お邪魔虫にハッピーエンドを



 なんて大ドジすぎる再会だろう。
 こんなはずじゃ……と思いながら、私は転倒の衝撃に備えて身を固くした。

 けれど、いつまで経っても痛みはなかった。

「ご、ごめ……」
「――杏子?」

 耳元で響く声に、ハッとした。
 それもそのはず、私は目の前にいた景に抱きつくことでなんとか転ばずに済んでいたのである。

 そっと見上げると、懐かしい景の顔が近くにあった。
 どうしてここに、と驚いた景に、私は笑みを浮かべる。

「…………久しぶり、景」

 思い描いていた再会とは違ったけれど、景の顔を見たらそんなこだわり全部吹き飛んでいた。

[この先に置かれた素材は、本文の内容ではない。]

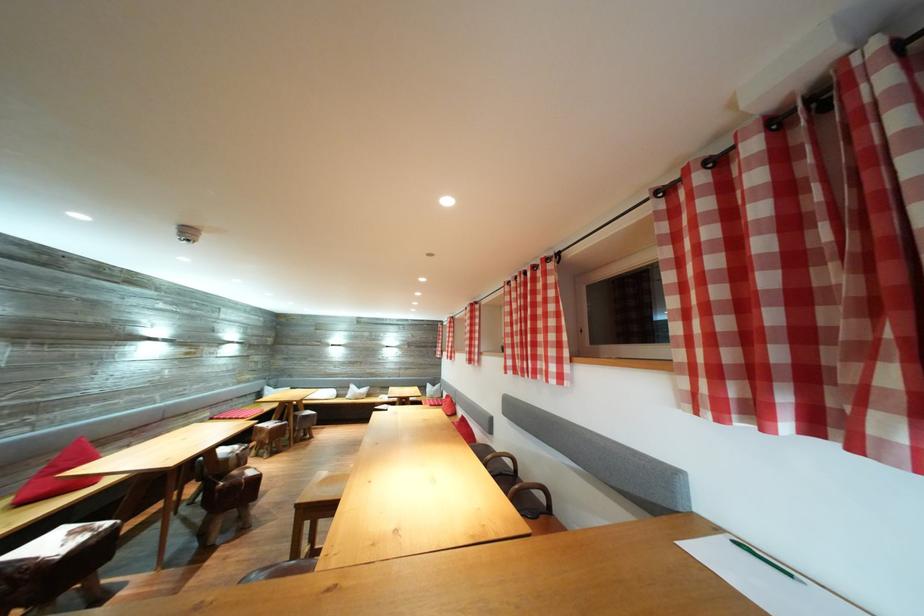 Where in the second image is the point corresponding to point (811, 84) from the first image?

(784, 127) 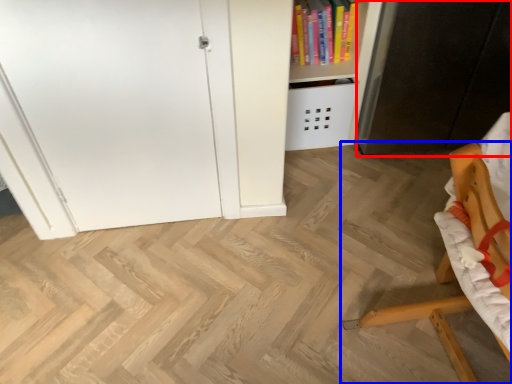 Question: Among these objects, which one is nearest to the camera, cabinetry (highlighted by a red box) or furniture (highlighted by a blue box)?

Choices:
 (A) cabinetry
 (B) furniture

Answer: (B) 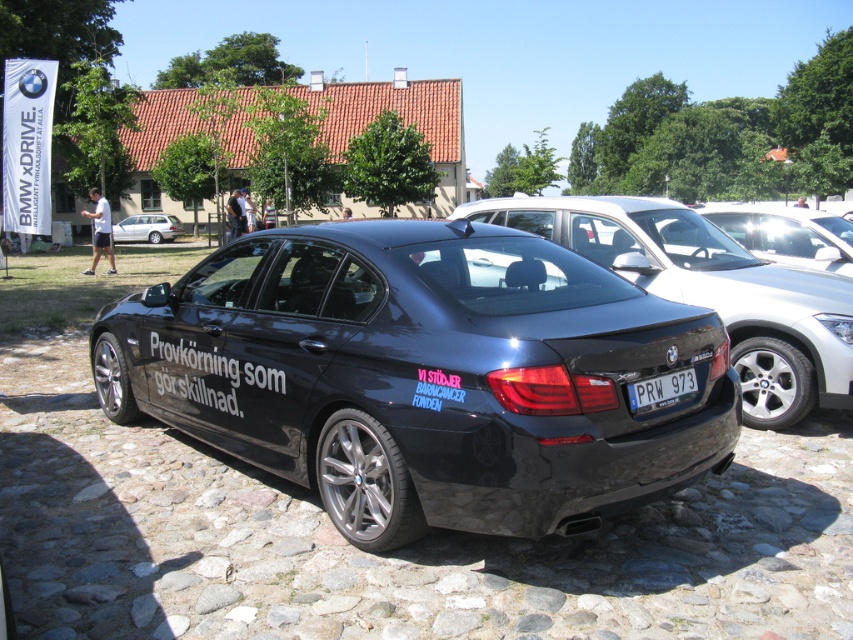 Question: From the image, what is the correct spatial relationship of glossy black sedan at center in relation to glossy black car at center?

Choices:
 (A) left
 (B) right

Answer: (A)

Question: Which point is closer to the camera?

Choices:
 (A) (480, 529)
 (B) (685, 378)
 (C) (680, 225)
 (D) (154, 218)

Answer: (A)

Question: In this image, where is glossy black sedan at center located relative to silver metallic hatchback at center?

Choices:
 (A) left
 (B) right

Answer: (B)

Question: Which of the following is the farthest from the observer?

Choices:
 (A) (393, 541)
 (B) (157, 216)

Answer: (B)

Question: Which object is closer to the camera taking this photo?

Choices:
 (A) glossy black sedan at center
 (B) glossy black car at center

Answer: (A)

Question: Observing the image, what is the correct spatial positioning of glossy black car at center in reference to white plastic license plate at center?

Choices:
 (A) right
 (B) left

Answer: (A) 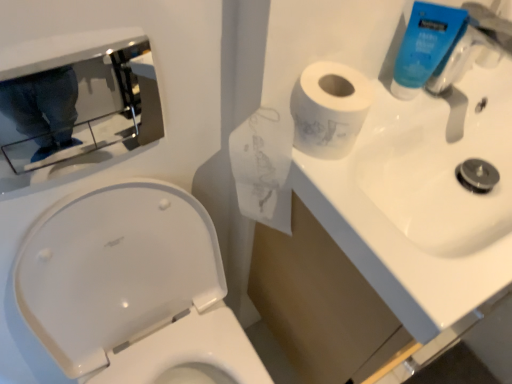 Question: From a real-world perspective, relative to blue plastic faucet at upper right, is white glossy toilet at lower left vertically above or below?

Choices:
 (A) above
 (B) below

Answer: (B)

Question: Do you think white glossy toilet at lower left is within blue plastic faucet at upper right, or outside of it?

Choices:
 (A) inside
 (B) outside

Answer: (B)

Question: Which object is the closest to the white glossy toilet at lower left?

Choices:
 (A) blue plastic faucet at upper right
 (B) blue plastic tube at upper right
 (C) white glossy sink at upper right
 (D) polished chrome mirror at upper left

Answer: (D)

Question: Which object is the farthest from the blue plastic tube at upper right?

Choices:
 (A) white glossy sink at upper right
 (B) white glossy toilet at lower left
 (C) polished chrome mirror at upper left
 (D) blue plastic faucet at upper right

Answer: (B) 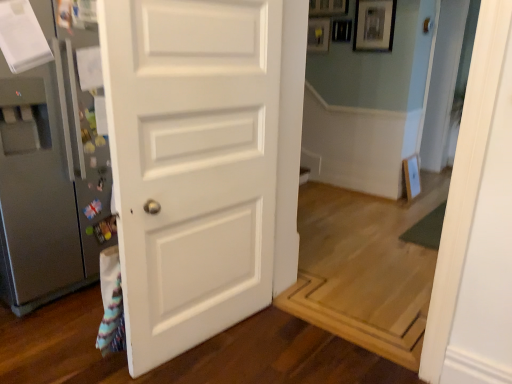 Question: Is satin silver refrigerator at left smaller than silver metallic door handle at center?

Choices:
 (A) no
 (B) yes

Answer: (A)

Question: Is satin silver refrigerator at left thinner than silver metallic door handle at center?

Choices:
 (A) yes
 (B) no

Answer: (B)

Question: Does satin silver refrigerator at left lie in front of silver metallic door handle at center?

Choices:
 (A) yes
 (B) no

Answer: (A)

Question: Is satin silver refrigerator at left to the left of silver metallic door handle at center from the viewer's perspective?

Choices:
 (A) yes
 (B) no

Answer: (A)

Question: Can you confirm if satin silver refrigerator at left is taller than silver metallic door handle at center?

Choices:
 (A) no
 (B) yes

Answer: (B)

Question: Is satin silver refrigerator at left outside silver metallic door handle at center?

Choices:
 (A) yes
 (B) no

Answer: (A)

Question: Is satin silver refrigerator at left bigger than white matte door at center?

Choices:
 (A) yes
 (B) no

Answer: (A)

Question: Is satin silver refrigerator at left facing towards white matte door at center?

Choices:
 (A) yes
 (B) no

Answer: (A)

Question: Is satin silver refrigerator at left looking in the opposite direction of white matte door at center?

Choices:
 (A) yes
 (B) no

Answer: (B)

Question: Considering the relative sizes of satin silver refrigerator at left and white matte door at center in the image provided, is satin silver refrigerator at left thinner than white matte door at center?

Choices:
 (A) yes
 (B) no

Answer: (B)

Question: Is white matte door at center completely or partially inside satin silver refrigerator at left?

Choices:
 (A) no
 (B) yes

Answer: (A)

Question: Can we say satin silver refrigerator at left lies outside white matte door at center?

Choices:
 (A) no
 (B) yes

Answer: (B)

Question: Is silver metallic door handle at center to the right of matte black picture frame at upper center from the viewer's perspective?

Choices:
 (A) yes
 (B) no

Answer: (A) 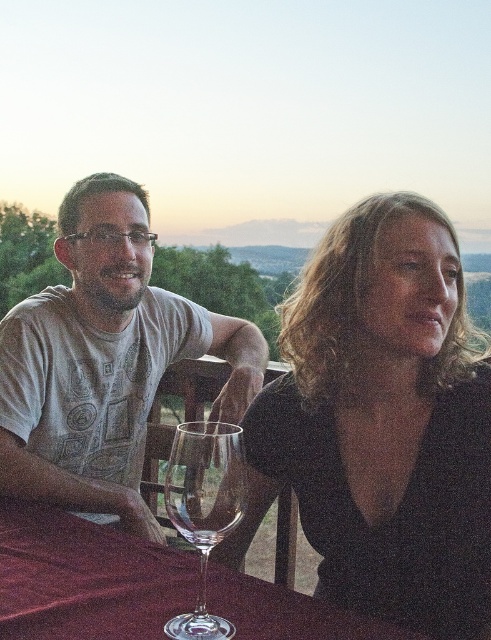 You are standing at the edge of the scene and want to place a small vase on the smooth glass table at center. Given that the point marking the table is located at coordinates (85, 579), can you determine if the vase will fit on the table?

The point marking the smooth glass table at center is at coordinates (85, 579). Since the coordinates indicate the table is present there, the vase can be placed on the smooth glass table at center. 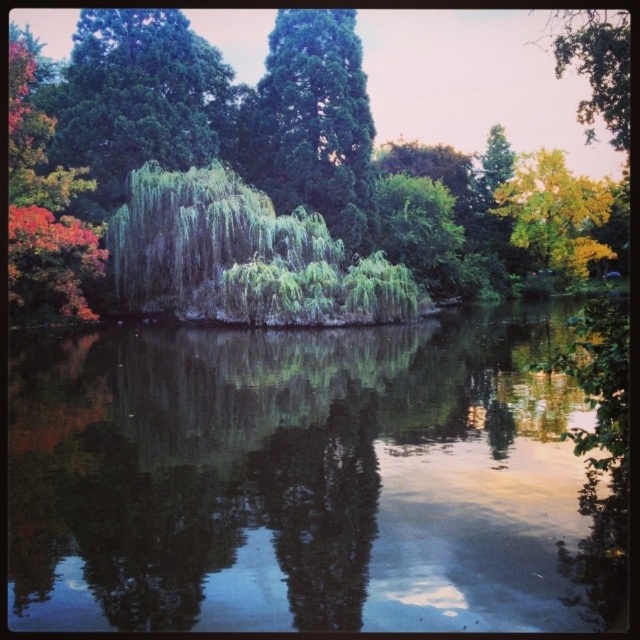 Is point (116, 20) positioned after point (570, 186)?

No, it is in front of (570, 186).

Which of these two, green leafy tree at upper left or yellow-green leafy willow at upper right, stands shorter?

green leafy tree at upper left is shorter.

Where is `green leafy tree at upper left`? This screenshot has width=640, height=640. green leafy tree at upper left is located at coordinates (138, 99).

Can you confirm if green leafy tree at center is smaller than green leafy willow at center?

Incorrect, green leafy tree at center is not smaller in size than green leafy willow at center.

Between green leafy tree at center and green leafy willow at center, which one is positioned lower?

green leafy willow at center is below.

Describe the element at coordinates (422, 88) in the screenshot. I see `green leafy tree at center` at that location.

The width and height of the screenshot is (640, 640). I want to click on green leafy tree at center, so click(422, 88).

Who is more distant from viewer, (17, 580) or (451, 68)?

The point (451, 68) is more distant.

Which is in front, point (509, 456) or point (26, 17)?

Point (509, 456)

Does point (532, 387) come in front of point (536, 52)?

That is True.

Where is `green reflective water at center`? green reflective water at center is located at coordinates (296, 477). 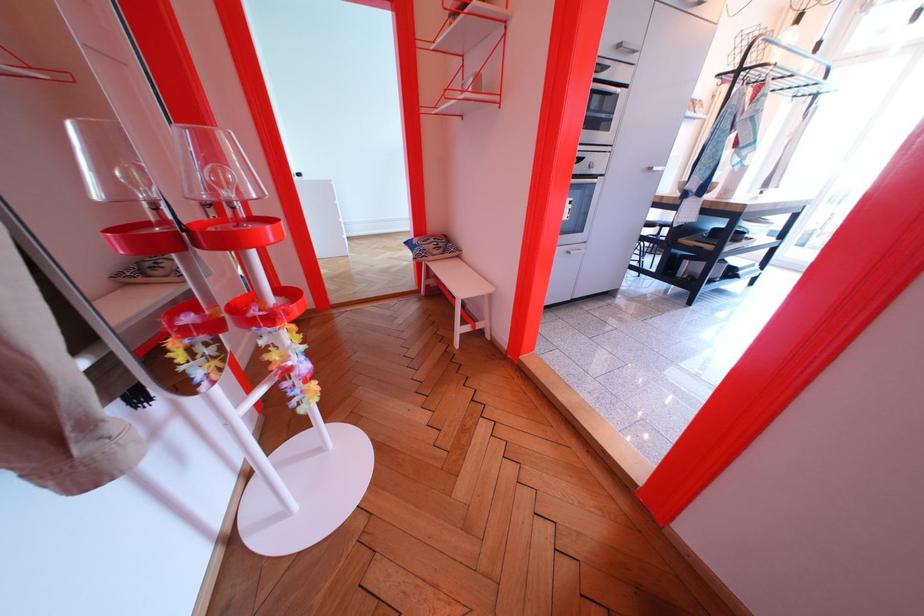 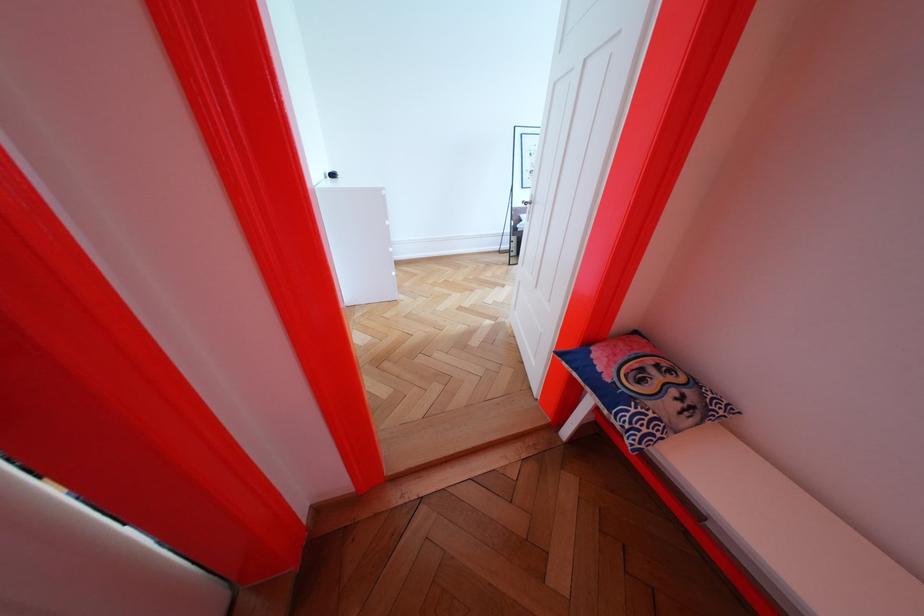 What movement of the cameraman would produce the second image?

The cameraman moved toward left, forward. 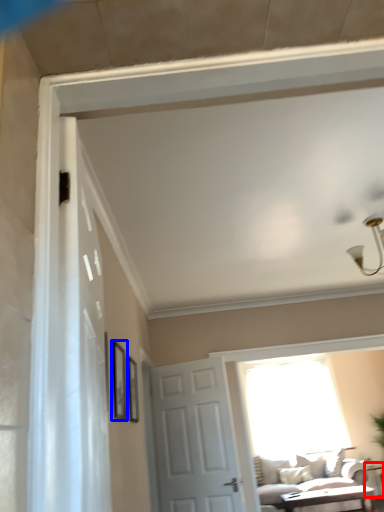 Question: Which of the following is the farthest to the observer, table (highlighted by a red box) or picture frame (highlighted by a blue box)?

Choices:
 (A) table
 (B) picture frame

Answer: (A)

 回避できない状況だったとはいえ、抱きしめる形で私を受け止めてくれたことに、胸がきゅっと高鳴る。


 こうして私は、景と再会した。

 そしてこの衝撃の再会は、しばらく生徒たちの間で噂されることになる。

 事実は躓いたところを景が抱きとめたくれただけなんだけど、周りからはそう見えていなかったみたいで……。

『アメリカ帰りの帰国子女で編入生で桜葉景の幼なじみが、大胆にも再会のハグを正門でしてみせた』──と、騒がれることになるのだった。